[Collected data]
▽

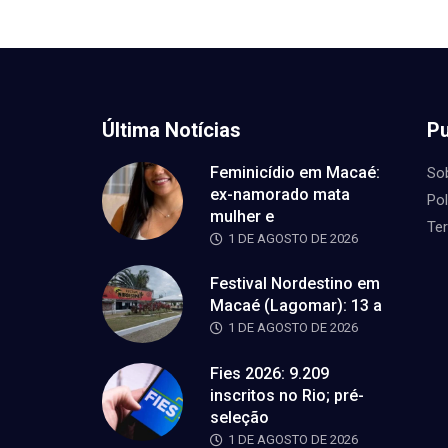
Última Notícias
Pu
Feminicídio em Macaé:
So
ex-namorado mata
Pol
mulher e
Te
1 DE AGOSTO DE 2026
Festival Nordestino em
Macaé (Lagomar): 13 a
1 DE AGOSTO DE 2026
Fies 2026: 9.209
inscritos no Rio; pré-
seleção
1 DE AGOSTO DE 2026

△
▽

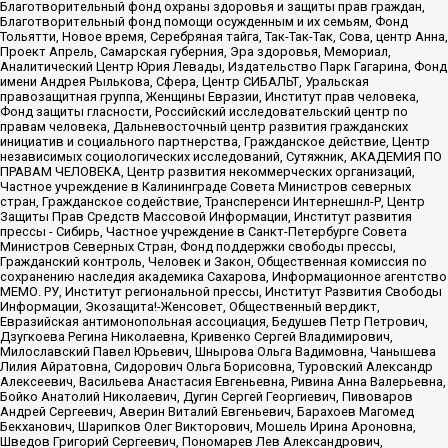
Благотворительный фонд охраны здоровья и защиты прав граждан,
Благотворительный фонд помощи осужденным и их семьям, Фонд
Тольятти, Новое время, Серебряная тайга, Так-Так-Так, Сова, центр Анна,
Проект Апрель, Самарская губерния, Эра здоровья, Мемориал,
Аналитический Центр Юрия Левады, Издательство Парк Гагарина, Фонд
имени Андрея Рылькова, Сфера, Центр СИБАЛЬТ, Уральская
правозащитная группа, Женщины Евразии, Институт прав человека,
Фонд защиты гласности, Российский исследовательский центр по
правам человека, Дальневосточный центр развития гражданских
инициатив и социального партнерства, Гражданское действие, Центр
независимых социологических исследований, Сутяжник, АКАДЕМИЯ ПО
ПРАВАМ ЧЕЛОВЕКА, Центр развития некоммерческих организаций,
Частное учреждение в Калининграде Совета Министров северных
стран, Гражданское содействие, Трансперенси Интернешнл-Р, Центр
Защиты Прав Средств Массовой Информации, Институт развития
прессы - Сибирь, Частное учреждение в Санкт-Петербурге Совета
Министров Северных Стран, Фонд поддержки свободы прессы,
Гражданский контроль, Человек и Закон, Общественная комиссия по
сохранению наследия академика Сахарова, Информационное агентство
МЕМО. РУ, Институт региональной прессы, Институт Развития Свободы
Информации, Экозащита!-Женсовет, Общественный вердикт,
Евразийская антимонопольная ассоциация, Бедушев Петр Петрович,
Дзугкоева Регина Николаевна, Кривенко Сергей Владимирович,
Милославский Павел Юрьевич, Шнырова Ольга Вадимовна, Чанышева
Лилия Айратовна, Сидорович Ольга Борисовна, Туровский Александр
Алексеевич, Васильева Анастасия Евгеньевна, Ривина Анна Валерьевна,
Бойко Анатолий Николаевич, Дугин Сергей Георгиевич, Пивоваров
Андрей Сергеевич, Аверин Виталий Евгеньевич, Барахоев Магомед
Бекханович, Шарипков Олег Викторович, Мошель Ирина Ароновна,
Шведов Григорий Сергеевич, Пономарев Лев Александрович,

△

*TASK DETAILS*. Only the lines above starting at the line that holds "Алексеевич, Васильева Анастасия" and ending at the line that holds "Шведов Григорий Сергеевич, Пономарев" are to be repeated, exactly and in full.

*TASK ANSWER*.
Алексеевич, Васильева Анастасия Евгеньевна, Ривина Анна Валерьевна,
Бойко Анатолий Николаевич, Дугин Сергей Георгиевич, Пивоваров
Андрей Сергеевич, Аверин Виталий Евгеньевич, Барахоев Магомед
Бекханович, Шарипков Олег Викторович, Мошель Ирина Ароновна,
Шведов Григорий Сергеевич, Пономарев Лев Александрович,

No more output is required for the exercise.